Text Analytics: A Primer

1047

text-analysis

By Kevin Gray and Bing Liu

Marketing scientist Kevin Gray asks Professor Bing Liu to give us a quick snapshot of text analytics. The interview was first published in GreenBook on January 24, 2017.

_____________________________________________________________________

KG: I see “text analytics” and “text mining” used in various ways by marketing researchers and often used interchangeably. What do these terms mean to you?

BL: My understanding is that the two terms mean the same thing. People from academia use the term text mining, especially data mining researchers, while text analytics is mainly used in industry. I seldom see academics use the term text analytics. There is another closely related term, called natural language processing (NLP). Text mining and text analytics usually refer to the application of data mining and machine learning algorithms to text data. NLP covers that and also other more traditional natural language tasks such as machine translation, syntax, semantics, etc. But there is really no clear demarcation between the terms.

KG: Can you give us a brief history of text analytics/mining and how it has evolved over time?

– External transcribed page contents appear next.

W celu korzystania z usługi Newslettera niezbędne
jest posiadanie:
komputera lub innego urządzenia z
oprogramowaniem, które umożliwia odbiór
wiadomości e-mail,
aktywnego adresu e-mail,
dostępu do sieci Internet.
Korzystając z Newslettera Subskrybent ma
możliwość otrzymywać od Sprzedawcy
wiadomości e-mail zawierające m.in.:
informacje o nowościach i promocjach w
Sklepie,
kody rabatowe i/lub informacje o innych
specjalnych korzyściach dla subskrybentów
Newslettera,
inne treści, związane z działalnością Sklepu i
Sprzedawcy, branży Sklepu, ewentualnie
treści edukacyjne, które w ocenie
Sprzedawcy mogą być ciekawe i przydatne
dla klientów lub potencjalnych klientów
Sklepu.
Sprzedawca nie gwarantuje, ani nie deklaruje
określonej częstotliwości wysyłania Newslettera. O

BL: It comes from three research areas: information retrieval, data mining, and natural language processing (NLP). Information retrieval started in the 1970s. It mainly deals with text retrieval. That is, given a query, which can be a few keywords or a full document, we want to find related documents from a text collection or corpus. Web search engines are giant information retrieval systems.

Traditional data mining uses structured data such as database tables. In the late 1990s, researchers started to use text as data, which gave rise to text mining. Early text mining basically applied data mining and machine learning algorithms on text data without using NLP techniques such as parsing, part-of-speech tagging, summarization, etc.

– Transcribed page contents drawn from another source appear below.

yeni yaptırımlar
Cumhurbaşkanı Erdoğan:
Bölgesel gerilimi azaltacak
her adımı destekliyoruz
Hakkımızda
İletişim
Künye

NLP has a much longer history. It started in the 1950s and its objective is to make computers understand human language. As text mining research expanded its scope in the past 10 years or so, it started to use natural language processing techniques such as parsing, part-of-speech tagging, coreference resolution, etc. Judging from topics covered in natural language process conferences, text mining has now become a part of natural language processing. My own research started with traditional data mining. I then worked on sentiment analysis or opinion mining, which led me to natural language processing.

KG: How is it used in marketing research and other fields?

BL: Text analytics has been used widely in marketing and many other fields. I am most familiar with the application of sentiment analysis. In marketing, marketers often want to know consumer opinions about their company’s products and their competitors’ products. Such opinions can be obtained by analyzing online reviews or other forms of social media postings about those products. Based on these opinions, marketers can formulate their marketing messages to suit different segments of the market. Public opinions are also very useful in many other application domains, e.g., stock market prediction, consumer sentiment prediction, political election prediction, etc.

KG: What are the major technical challenges text analytics faces?

BL: It all depends what task one is interested in. Some tasks are done reasonably well, e.g., named entity recognition. But many other tasks still need a lot of improvement in accuracy. The ultimate challenge is natural language understanding. Although researchers have worked on it for a long time, progress has not been great. Current text analytics techniques are still mainly based on traditional linguistics rules and statistical machine learning and data mining algorithms. These methods are still not able to achieve true understanding. Due to this problem, most text analytics tasks still have relatively low accuracy.

KG: What role does Artificial Intelligence play in text analytics?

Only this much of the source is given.